- Born: Clementina Otero Mena September 13, 1909
- Died: September 30, 1996 (aged 87)
- Occupation(s): stage actress, artistic director
- Spouse: Carlos Barrios Castelazo

= Clementina Otero =

Mexican actress (1909–1996)

Clementina Otero de Barrios (September 13, 1909 – September 30, 1996) was a Mexican actress and belonged to the pioneers of Mexican avant-garde theater. She was the last living member of the Los Contemporáneos group.

Otero was born to Antonio Otero Moreno and his wife Clementina Mena Cantón. It is reported, that she was 17 years old, when Celestino Gorostiza, who was linked with her older sister Araceli, asked for allowance of her mother, to make her an actress.
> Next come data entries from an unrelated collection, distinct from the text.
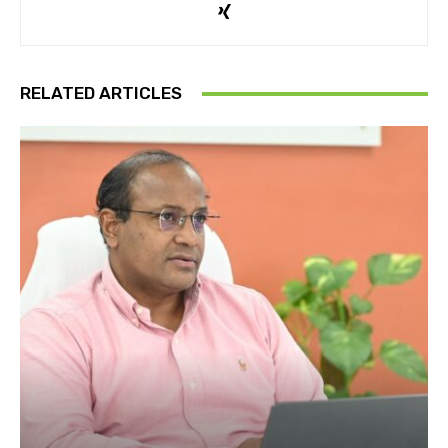
RELATED ARTICLES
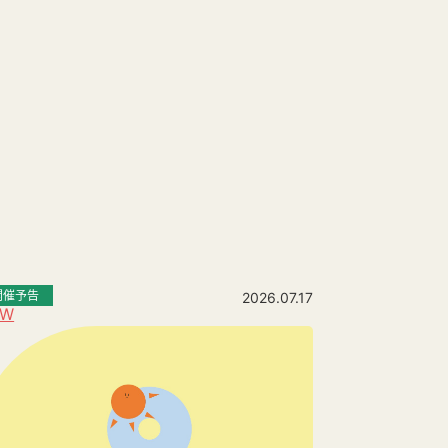
開催予告
2026.07.17
EW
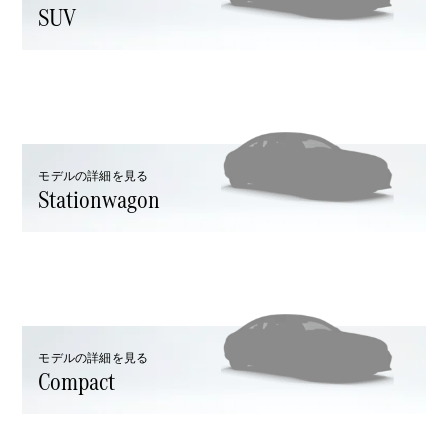
SUV
All SUV
EQA
電気
EQE
電気
SUV
EQS
電気
モデルの詳細を見る
SUV
Stationwagon
Mercedes-
Maybach
電気
EQS SUV
GLA
GLB
GLC
GLC Coupé
GLE
モデルの詳細を見る
GLE Coupé
Compact
GLS
Mercedes-
Maybach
She gave her debut in the Teatro Ulises, where she became known. During this time, the poet Gilberto Owen, who was also part of the theater group, felt in love with her, and wrote a series of love letters to her. She had an intense friendship with Xavier Villaurrutia, who made her a participant of daring theatrical adventures. Otero also was actress of the later Teatro Orientación.

Later Otero was director of the Escuela de Arte Teatral (School of Theatrical Art) of the Instituto Nacional de Bellas Artes y Literatura (INBA). She was married to Carlos Barrios Castelazo.